(Extracted data entries)
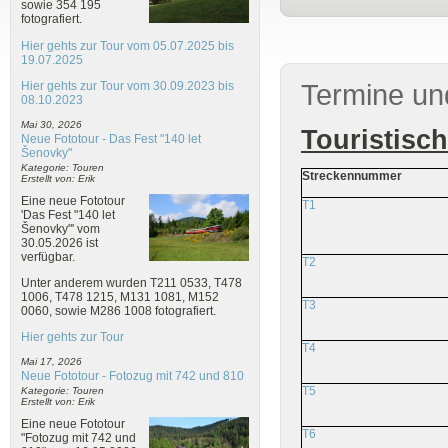
sowie 354 195
fotografiert.
Hier gehts zur Tour vom 05.07.2025 bis
19.07.2025
Hier gehts zur Tour vom 30.09.2023 bis
Termine un
08.10.2023
Mai 30, 2026
Touristisc
Neue Fototour - Das Fest "140 let
Šenovky"
Kategorie: Touren
Streckennummer
Erstellt von: Erik
Eine neue Fototour
T1
'Das Fest "140 let
Šenovky"' vom
30.05.2026 ist
verfügbar.
T2
Unter anderem wurden T211 0533, T478
1006, T478 1215, M131 1081, M152
T3
0060, sowie M286 1008 fotografiert.
Hier gehts zur Tour
T4
Mai 17, 2026
Neue Fototour - Fotozug mit 742 und 810
T5
Kategorie: Touren
Erstellt von: Erik
Eine neue Fototour
T6
"Fotozug mit 742 und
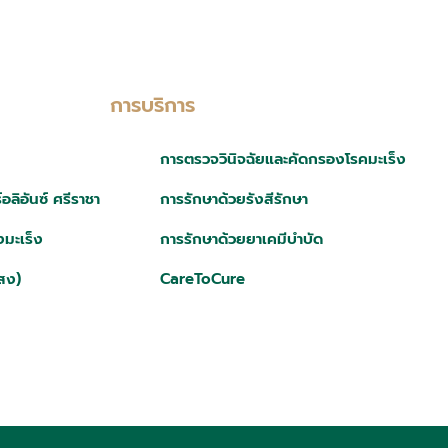
การบริการ
การตรวจวินิจฉัยและคัดกรองโรคมะเร็ง
ลิอันซ์ ศรีราชา
การรักษาด้วยรังสีรักษา
มะเร็ง
การรักษาด้วยยาเคมีบำบัด
สง)
CareToCure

(Directions for this task) Reply with nothing but the number of lines in the entries that include "Fest".

(Your response) 2